January 13th, 2017, 2:01 pm

The model is:

[$]

dx(t) = [y(t) - \chi x(t)] dt + \sigma(t, x(t)) dW(t)\\

dy(t) = [\sigma(t, x(t))^2 - 2\chi y(t)] dt\\

x(0) = y(0) = 0\\

\sigma(t, x) = \alpha(t) + \beta(t)x\\

r(t) = f(0, t) + x(t)

[$]

Then, the pricing pde is

[$]

\partial_t v(t, x, y) + \frac{\sigma(t, x)^2}{2}\partial^2_x v(t, x, y) + (y - \chi x) \partial_xv(t, x, y) + (\sigma(t, x)^2 - 2\chi y)\partial_y v(t, x, y) - (f(0, t) + x)v(t, x, y) = 0

[$]

For the sake of simplicity you can try with [$]\chi = 0.01, \alpha = 0.007, \beta = 0.1[$] and [$] f(0, t) = 0.01[$].
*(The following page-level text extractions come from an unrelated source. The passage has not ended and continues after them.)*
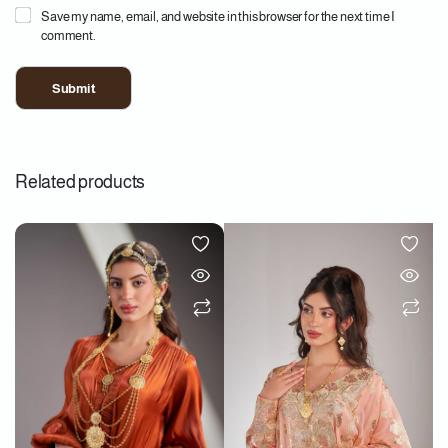
Save my name, email, and website in this browser for the next time I
comment.
Related products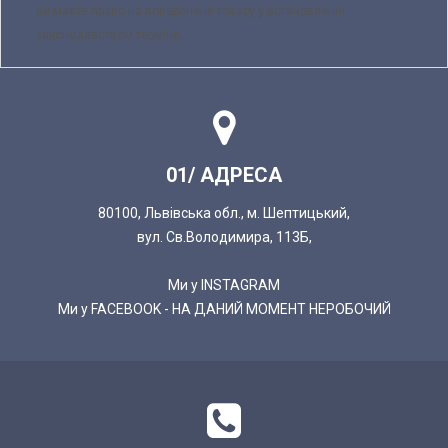
ви маєте право на поверененя товару у встановленні
законодавством терміни.
01/ АДРЕСА
80100, Львівська обл., м. Шептицький,
вул. Св.Володимира, 113Б,
Ми у INSTAGRAM
Ми у FACEBOOK - НА ДАНИЙ МОМЕНТ НЕРОБОЧИЙ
Note that on this model, the zero coupon bond price is given by:

[$]

P(t, T) = \frac{P(0, T)}{P(0, t)} exp[-G(t, T)x(t) - \frac{G(t, T)^2}{2}y(t)]\\

G(t, T) = \frac{1 - e^{-\chi(T-t)}}{\chi}

[$]

This forumua is needed to compute the EURIBOR prices: [$]\delta L(t, \delta) = \frac{1}{P(t, t + \delta)}-1[$]

Maybe you can start to solve this PDE with the price of the product that pays [$]\delta L(t, \delta)[$] at [$]t + \delta = 20Y[$] with [$]\delta = 6M[$], ie the initial condition of the PDE is:

[$]

u(t, x, y) = \delta L(t, \delta, x, y) P(t, t + \delta, x, y)

[$]

Last edited by

VivienB on January 13th, 2017, 3:56 pm, edited 1 time in total.